Under current tax law, the corporation will probably need to elect S corporation status within the first two to five years to prepare for a tax efficient exit strategy. By switching to the S corporation, the investor is not hit with an excessive federal tax bill. This would be the scenario if the company remained a regular corporation. Most of the gain will flow through as capital gains.
To prepare for the switch to S corporation status, the corporation should accumulate retained earnings over the first two to four years. With that accumulated cash plus some borrowing (if necessary), the corporation then repurchases the stock from the plan rollover account. Says Cooper: "With the stock retired, the corporation may elect S corporation status with minimal adverse tax consequences."
The stock sale also requires the franchisor to get a formal valuation of the franchise. "We need third-party valuation to satisfy the IRS that the corporation paid fair market value for the shares," says Cooper. In addition, switching to S corporation status freezes the built-in gains as required under Section 1374 of the Internal Revenue Code.
Cooper says the corporation generally retires its stock within two to five years after starting this program. With the cash back in their profit sharing 401(k) plan rollover account, many decide the best investment of the funds is to put them into unit number two or another franchise. In this way the investor is on his or her way to becoming a multi-unit franchise owner.

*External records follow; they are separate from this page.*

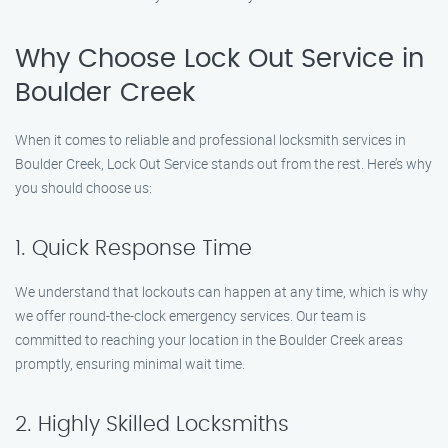
Why Choose Lock Out Service in
Boulder Creek
When it comes to reliable and professional locksmith services in
Boulder Creek, Lock Out Service stands out from the rest. Here’s why
you should choose us:
1. Quick Response Time
We understand that lockouts can happen at any time, which is why
we offer round-the-clock emergency services. Our team is
committed to reaching your location in the Boulder Creek areas
promptly, ensuring minimal wait time.
2. Highly Skilled Locksmiths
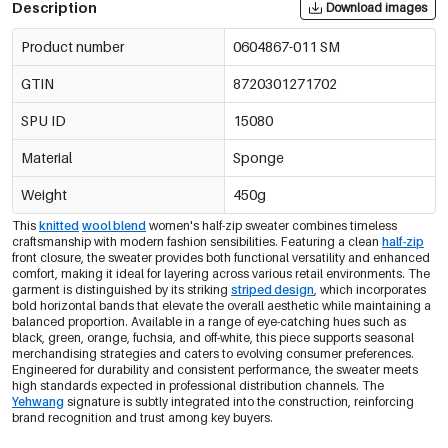
Description
Download images
Product number
0604867-011 SM
GTIN
8720301271702
SPU ID
15080
Material
Sponge
Weight
450g
This
knitted
wool blend
women's half-zip sweater combines timeless
craftsmanship with modern fashion sensibilities. Featuring a clean
half-zip
front closure, the sweater provides both functional versatility and enhanced
comfort, making it ideal for layering across various retail environments. The
garment is distinguished by its striking
striped design
, which incorporates
bold horizontal bands that elevate the overall aesthetic while maintaining a
balanced proportion. Available in a range of eye-catching hues such as
black, green, orange, fuchsia, and off-white, this piece supports seasonal
merchandising strategies and caters to evolving consumer preferences.
Engineered for durability and consistent performance, the sweater meets
high standards expected in professional distribution channels. The
Yehwang
signature is subtly integrated into the construction, reinforcing
brand recognition and trust among key buyers.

One of SDCooper Company's clients has purchased three existing franchise units in the first stage of his investing and is now working on unit five. Most of the company's clients have large retirement accounts and "if they were to pull that money out of their retirement accounts, it would be a tax disaster," he says.
Although the plan is pre-approved (with the appropriate language) with a favorable determination letter, SDCooper Company requests an individual "favorable determination letter" from the IRS for each plan. Cooper says the IRS has issued a favorable determination letter for each one of the 350 plans the company has successfully completed.
The company charges a flat fee for setting up the plan and then the investor's corporation pays an annual fee that covers administration of the plan, preparation of benefit statements, and annual returns to the IRS. "This is true retirement planning by pension professionals who understand and appreciate franchises," he maintains.
If you are interested in finding out more about this type of financing, you can contact Steve Cooper or CPA Karen Franklin at 866-693-7767.
A note on the SBA 7(a) program
The Small Business Administration's 7(a) program was temporarily suspended for about a week recently because the agency ran out of funding. The 7(a) program provides small businesses including franchise owners, with loans from SBA-approved banks. Under the program, the lender receives a federal guarantee of up to 95 percent of the loan.
The SBA recently announced that it has started accepting applications for loan guarantees under Section 7(a) again. The maximum loan size will be $750,000 during fiscal 2004 until further notice.
The SBA is reopening with an additional $470 million in lending authority under a continuing resolution. Once the SBA receives its full year's appropriation, it expects to be able to keep the program running without interruption.